The epsilon (1e-4) added to both distributions prevents log(0) when a category has zero occurrences in either distribution. This is critical — a new intent category appearing in production that did not exist in training would otherwise crash the calculation.

Running It in Production

Run PSI as a weekly Celery beat task. Query Prometheus for 7-day classification counts using the guardrails_classification_requests_total metric by intent, then compare against the training distribution metadata stored at train time.

The beauty of PSI is that it needs only counters — no model inference required. You are comparing distributions of labels, not re-running predictions. This makes it lightweight enough to run on any infrastructure.

What PSI Can and Cannot Detect

PSI detects data drift — when the distribution of incoming data shifts. If your training set had 40% SUMMARIZE queries and production suddenly shows 70% SUMMARIZE, PSI will flag it.

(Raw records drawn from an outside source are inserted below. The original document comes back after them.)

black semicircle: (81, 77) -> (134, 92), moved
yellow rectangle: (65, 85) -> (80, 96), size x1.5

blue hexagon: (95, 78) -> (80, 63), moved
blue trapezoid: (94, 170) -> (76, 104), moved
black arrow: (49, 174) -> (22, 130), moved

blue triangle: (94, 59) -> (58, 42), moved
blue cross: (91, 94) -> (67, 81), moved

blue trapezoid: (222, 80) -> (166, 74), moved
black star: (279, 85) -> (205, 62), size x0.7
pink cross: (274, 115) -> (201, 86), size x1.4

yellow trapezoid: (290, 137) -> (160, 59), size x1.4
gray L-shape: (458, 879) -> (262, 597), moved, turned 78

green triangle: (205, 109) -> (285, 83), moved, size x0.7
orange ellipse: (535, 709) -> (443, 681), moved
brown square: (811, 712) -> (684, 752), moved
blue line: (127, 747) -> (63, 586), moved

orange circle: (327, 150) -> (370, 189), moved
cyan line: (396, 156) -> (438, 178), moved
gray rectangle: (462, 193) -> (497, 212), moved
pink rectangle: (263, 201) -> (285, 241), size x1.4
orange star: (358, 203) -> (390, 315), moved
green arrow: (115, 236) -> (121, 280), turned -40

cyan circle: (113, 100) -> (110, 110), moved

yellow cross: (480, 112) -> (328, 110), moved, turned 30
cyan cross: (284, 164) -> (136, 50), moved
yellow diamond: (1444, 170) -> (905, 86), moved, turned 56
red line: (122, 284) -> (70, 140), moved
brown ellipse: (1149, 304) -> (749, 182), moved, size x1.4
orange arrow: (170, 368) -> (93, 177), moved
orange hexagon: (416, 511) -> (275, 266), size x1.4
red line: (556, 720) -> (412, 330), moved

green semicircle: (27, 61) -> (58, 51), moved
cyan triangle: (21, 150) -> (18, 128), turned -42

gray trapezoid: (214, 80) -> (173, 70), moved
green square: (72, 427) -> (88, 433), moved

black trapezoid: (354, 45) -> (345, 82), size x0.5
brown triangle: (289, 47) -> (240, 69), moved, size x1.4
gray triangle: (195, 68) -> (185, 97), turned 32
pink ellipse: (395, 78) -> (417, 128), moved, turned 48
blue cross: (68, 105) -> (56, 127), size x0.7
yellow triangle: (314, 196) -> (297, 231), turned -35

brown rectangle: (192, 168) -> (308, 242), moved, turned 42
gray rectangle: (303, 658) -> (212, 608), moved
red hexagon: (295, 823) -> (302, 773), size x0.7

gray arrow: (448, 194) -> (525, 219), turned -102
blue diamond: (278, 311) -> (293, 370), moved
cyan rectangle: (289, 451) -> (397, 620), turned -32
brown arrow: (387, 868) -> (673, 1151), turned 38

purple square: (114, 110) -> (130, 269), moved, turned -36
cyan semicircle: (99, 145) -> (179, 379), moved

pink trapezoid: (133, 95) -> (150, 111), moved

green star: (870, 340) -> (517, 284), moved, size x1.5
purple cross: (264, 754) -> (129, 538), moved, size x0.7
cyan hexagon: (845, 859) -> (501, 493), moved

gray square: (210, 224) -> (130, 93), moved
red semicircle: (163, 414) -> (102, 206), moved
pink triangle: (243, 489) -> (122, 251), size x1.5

PSI does not detect concept drift — when the correct labels for the same input distribution change. If users start using “summarize” to mean something different than what the training data captured, PSI will show stable distributions while accuracy degrades. For concept drift, you need direct accuracy monitoring against a continuously updated golden set.

When to Use PSI

Any deployed classifier where input distribution may shift over time
Lightweight monitoring complement to A/B testing
When you cannot run shadow inference (PSI needs only counters, not predictions)

When Not To

Regression models — use the Kolmogorov-Smirnov test or Wasserstein distance instead
Real-time detection — PSI works on aggregated time windows (7-day, 30-day), not per-request
When concept drift is the primary concern — PSI cannot help there

Key Takeaway

PSI gives you a single number that answers “has my model’s input distribution changed?” It is cheap to compute, easy to understand, and catches data drift before accuracy drops. Add epsilon to avoid log(0), run it weekly on Prometheus counters, and set alerts at PSI > 0.2.